Kelompok Militan Suriah Gunakan Gas Mustard untuk Menyerang Warga Sipil
Zat kimia yang ditemukan di dalam peluru mortar dari serangan kelompok militan di sebuah desa di Aleppo, Suriah adalah gas mustard, demikian disampaikan para pakar dari Kementerian Pertahanan Rusia, seperti dilaporkan RT, Sabtu (26/11).
Pada 16 November lalu, pakar militer Rusia menemukan peluru mortar 240 mm buatan rumah yang disertai sebuah kapsul di wilayah desa Maarat Umm Hawsh di Aleppo. Mortar tersebut digunakan pada serangan 16 September lalu, yang melukai 40 orang.

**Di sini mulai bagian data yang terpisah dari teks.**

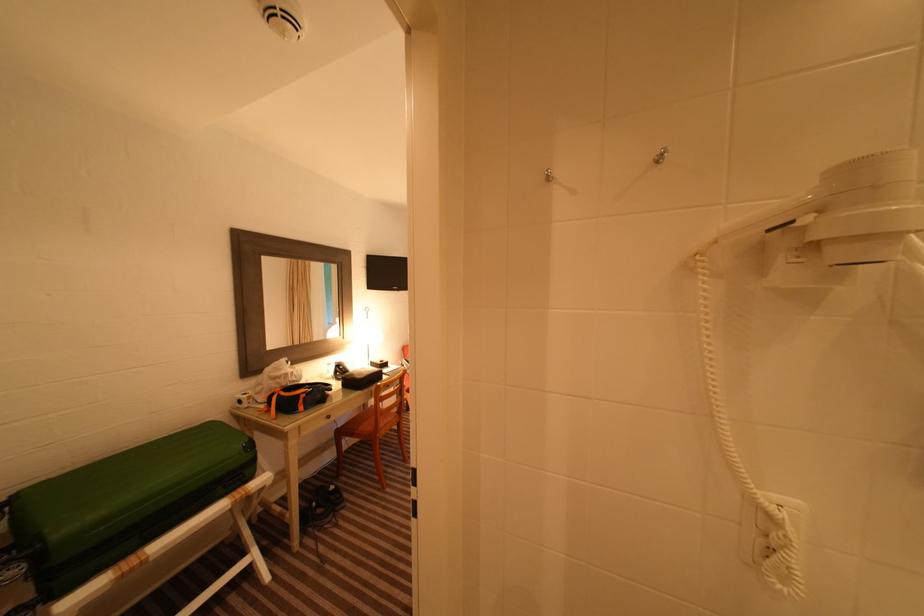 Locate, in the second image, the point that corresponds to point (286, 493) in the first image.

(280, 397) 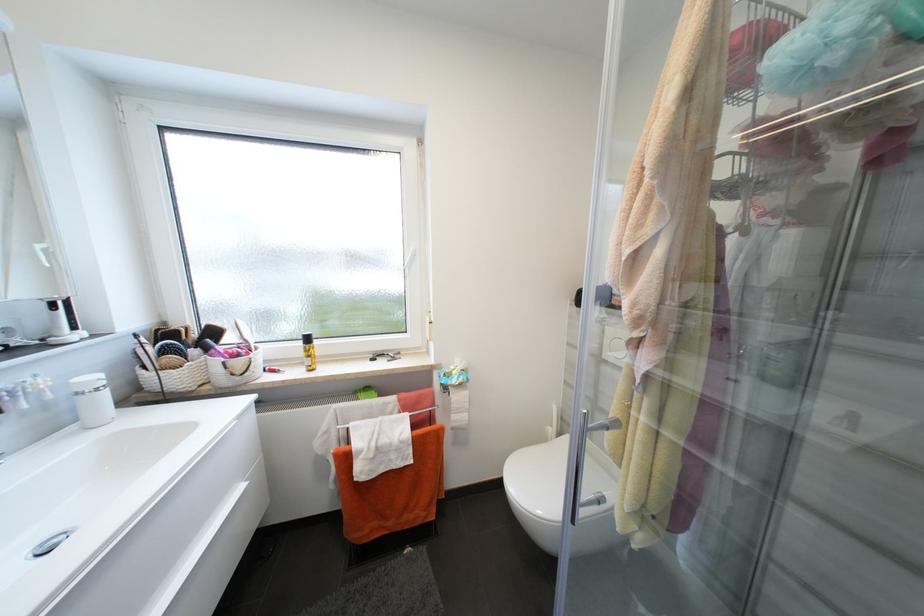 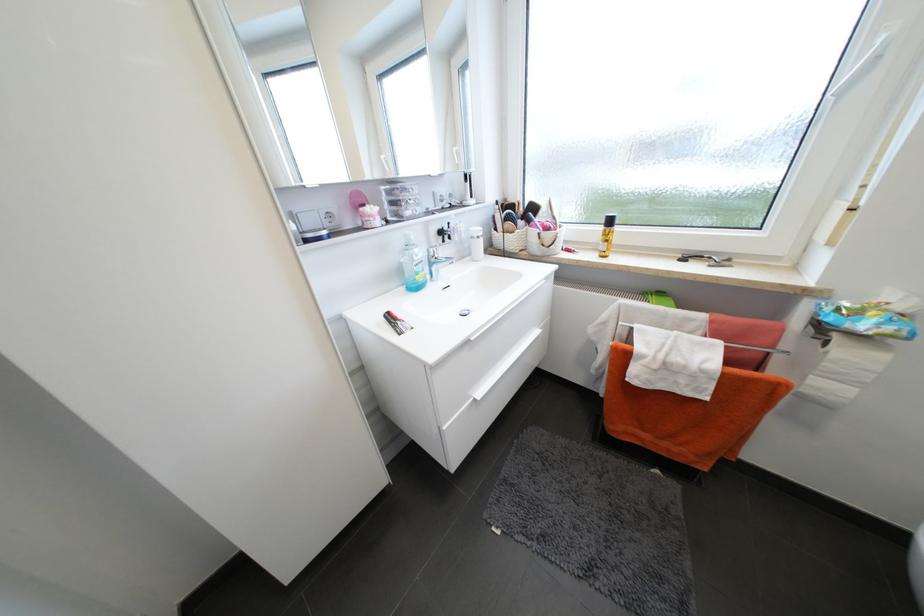 Where in the second image is the point corresponding to (x=83, y=395) from the first image?

(478, 238) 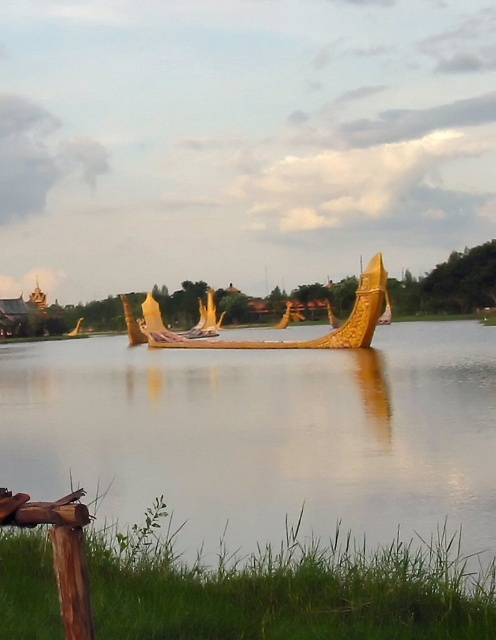 You are standing on the lakeside and want to determine which object is closer to the horizon. Based on the scene, which one between the smooth gold water at center and the gold polished wood boat at center is closer to the horizon?

The smooth gold water at center is shorter than the gold polished wood boat at center, so the boat is closer to the horizon than the water.

You are standing on the lakeside and see the smooth gold water at center and the gold polished wood boat at center. Which object is located below the other?

The smooth gold water at center is positioned under the gold polished wood boat at center. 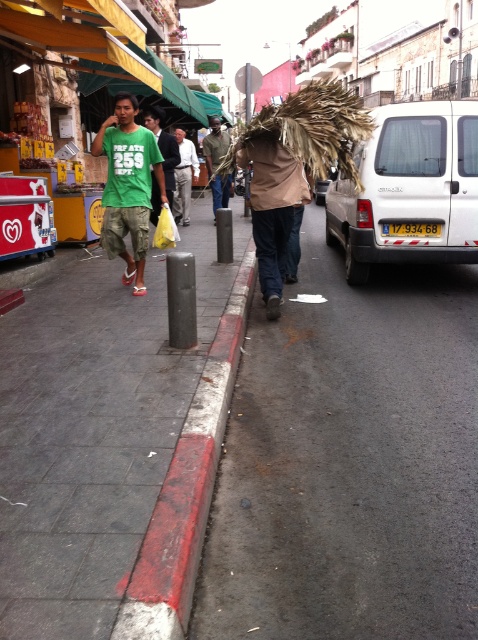 Question: Is red painted concrete curb at lower center closer to camera compared to green matte t-shirt at center?

Choices:
 (A) no
 (B) yes

Answer: (B)

Question: Can you confirm if brown woven basket at center is thinner than light brown fabric bag at center?

Choices:
 (A) no
 (B) yes

Answer: (A)

Question: Which of the following is the farthest from the observer?

Choices:
 (A) [412, 595]
 (B) [453, 140]

Answer: (B)

Question: Which point is farther from the camera taking this photo?

Choices:
 (A) (431, 234)
 (B) (213, 124)
 (C) (166, 179)

Answer: (B)

Question: In this image, where is white matte van at right located relative to green matte t-shirt at center?

Choices:
 (A) left
 (B) right

Answer: (B)

Question: Which object appears farthest from the camera in this image?

Choices:
 (A) brown woven basket at center
 (B) yellow plastic license plate at center
 (C) red painted concrete curb at lower center

Answer: (A) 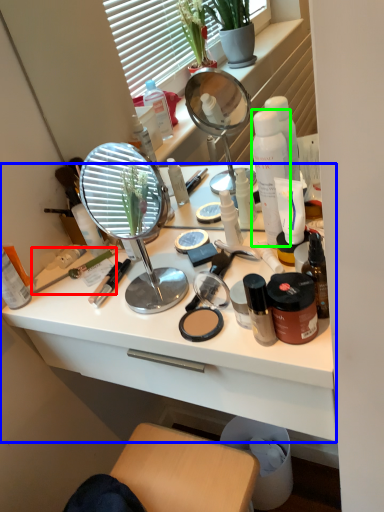 Question: Estimate the real-world distances between objects in this image. Which object is farther from brush (highlighted by a red box), desk (highlighted by a blue box) or product (highlighted by a green box)?

Choices:
 (A) desk
 (B) product

Answer: (B) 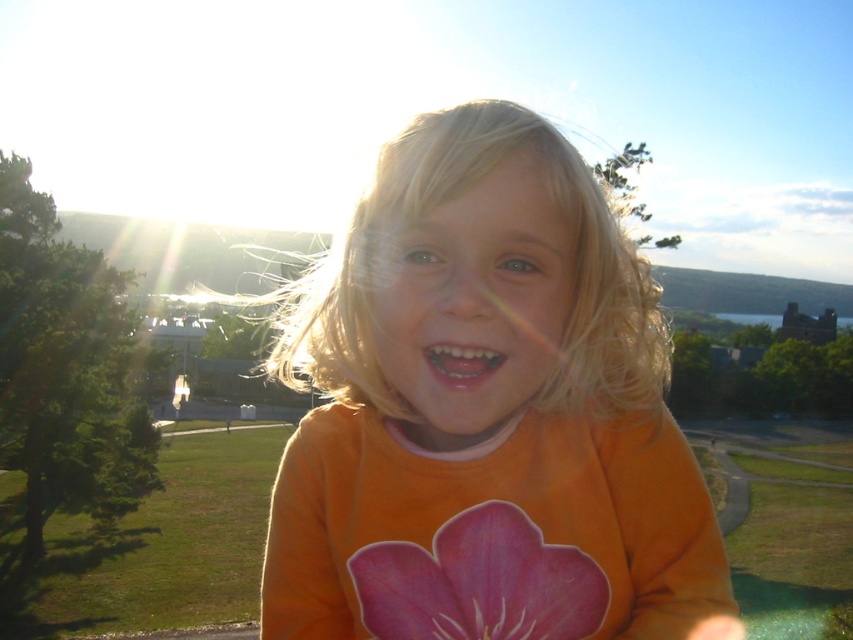 Question: Which point is closer to the camera?

Choices:
 (A) (369, 579)
 (B) (668, 362)

Answer: (A)

Question: Is orange matte shirt at center closer to camera compared to pink paper flower at center?

Choices:
 (A) no
 (B) yes

Answer: (B)

Question: Does orange matte shirt at center appear under pink paper flower at center?

Choices:
 (A) yes
 (B) no

Answer: (B)

Question: Among these points, which one is farthest from the camera?

Choices:
 (A) (555, 572)
 (B) (397, 596)

Answer: (B)

Question: Can you confirm if orange matte shirt at center is positioned to the right of pink paper flower at center?

Choices:
 (A) yes
 (B) no

Answer: (B) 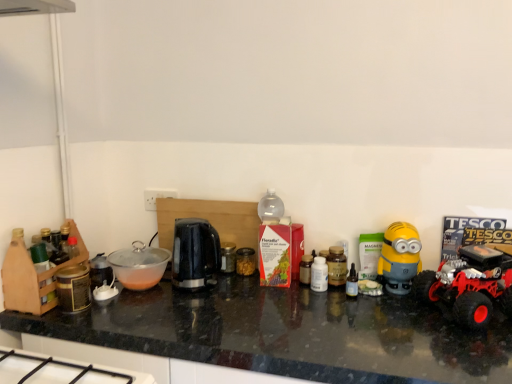 Question: Is red rubber toy truck at right inside the boundaries of black plastic kettle at center, or outside?

Choices:
 (A) outside
 (B) inside

Answer: (A)

Question: From a real-world perspective, is red rubber toy truck at right physically located above or below black plastic kettle at center?

Choices:
 (A) above
 (B) below

Answer: (B)

Question: Considering the real-world distances, which object is closest to the brown glass bottle at center, which is the 2th bottle from right to left?

Choices:
 (A) translucent plastic jar at center, positioned as the 1th toy in back-to-front order
 (B) transparent plastic bowl at center
 (C) black granite countertop at center
 (D) yellow matte minion toy at right, which appears as the 2th toy when viewed from the back
 (E) metallic black kettle at center

Answer: (D)

Question: Considering the real-world distances, which object is farthest from the translucent plastic jar at center, the 1th toy in the left-to-right sequence?

Choices:
 (A) metallic black kettle at center
 (B) yellow matte minion toy at right, which appears as the 2th toy when viewed from the back
 (C) white plastic bottle at center, marked as the third bottle in a right-to-left arrangement
 (D) brown glass bottle at center, which is the 2th bottle from right to left
 (E) black granite countertop at center

Answer: (B) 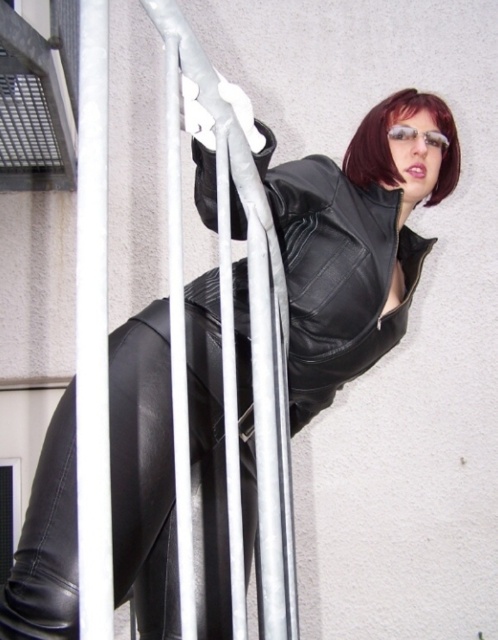 Question: Can you confirm if black leather pants at center is positioned to the right of dark red hair at upper center?

Choices:
 (A) yes
 (B) no

Answer: (B)

Question: Does black leather pants at center appear under silver metallic pole at left?

Choices:
 (A) no
 (B) yes

Answer: (B)

Question: Which object is positioned closest to the silver metallic pole at left?

Choices:
 (A) black leather jacket at center
 (B) dark red hair at upper center
 (C) black leather pants at center

Answer: (C)

Question: Based on their relative distances, which object is nearer to the silver metallic pole at left?

Choices:
 (A) dark red hair at upper center
 (B) black leather pants at center

Answer: (B)

Question: Which point appears closest to the camera in this image?

Choices:
 (A) (317, 371)
 (B) (375, 134)
 (C) (83, 454)
 (D) (202, 307)

Answer: (C)

Question: Does black leather pants at center appear under dark red hair at upper center?

Choices:
 (A) no
 (B) yes

Answer: (B) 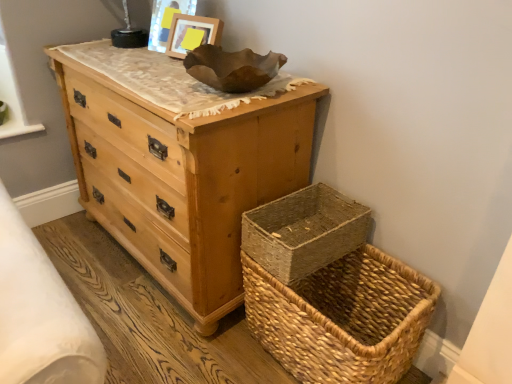 Question: Is woven natural basket at lower right aimed at natural woven picnic basket at lower right?

Choices:
 (A) no
 (B) yes

Answer: (A)

Question: Is natural woven picnic basket at lower right completely or partially inside woven natural basket at lower right?

Choices:
 (A) yes
 (B) no

Answer: (B)

Question: Can you confirm if woven natural basket at lower right is positioned to the left of natural woven picnic basket at lower right?

Choices:
 (A) yes
 (B) no

Answer: (A)

Question: Does woven natural basket at lower right lie in front of natural woven picnic basket at lower right?

Choices:
 (A) no
 (B) yes

Answer: (A)

Question: From the image's perspective, does woven natural basket at lower right appear higher than natural woven picnic basket at lower right?

Choices:
 (A) no
 (B) yes

Answer: (B)

Question: Does woven natural basket at lower right have a larger size compared to natural woven picnic basket at lower right?

Choices:
 (A) yes
 (B) no

Answer: (B)

Question: Are wooden frame at upper center and woven natural basket at lower right making contact?

Choices:
 (A) no
 (B) yes

Answer: (A)

Question: Does wooden frame at upper center have a greater width compared to woven natural basket at lower right?

Choices:
 (A) yes
 (B) no

Answer: (B)

Question: Is woven natural basket at lower right located within wooden frame at upper center?

Choices:
 (A) no
 (B) yes

Answer: (A)

Question: Considering the relative sizes of wooden frame at upper center and woven natural basket at lower right in the image provided, is wooden frame at upper center taller than woven natural basket at lower right?

Choices:
 (A) yes
 (B) no

Answer: (A)

Question: From the image's perspective, is wooden frame at upper center on top of woven natural basket at lower right?

Choices:
 (A) no
 (B) yes

Answer: (B)

Question: Is wooden frame at upper center bigger than woven natural basket at lower right?

Choices:
 (A) yes
 (B) no

Answer: (B)

Question: From a real-world perspective, is natural woven picnic basket at lower right over woven natural basket at lower right?

Choices:
 (A) yes
 (B) no

Answer: (B)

Mortar dengan kapsul tersebut penuh cairan berminyak berwarna gelap.
"Sebuah analisis yang dilakukan dengan kesesuaian tinggi berdasarkan persyaratan prosedur OPCW (Organisasi PBB dalam Pelarangan Senjata Kimia) mengonfirmasi bahwa sampel yang diambil dari area penembakan mengandung gas mustard," terang pernyataan dari Kementerian Pertahanan Rusia.
Para pakar menambahkan bahwa zat kimia tersebut sangat mungkin merupakan buatan rumah, yang membuktikan bahwa kelompok militan di Suriah memiliki sistem produksi senjata kimia.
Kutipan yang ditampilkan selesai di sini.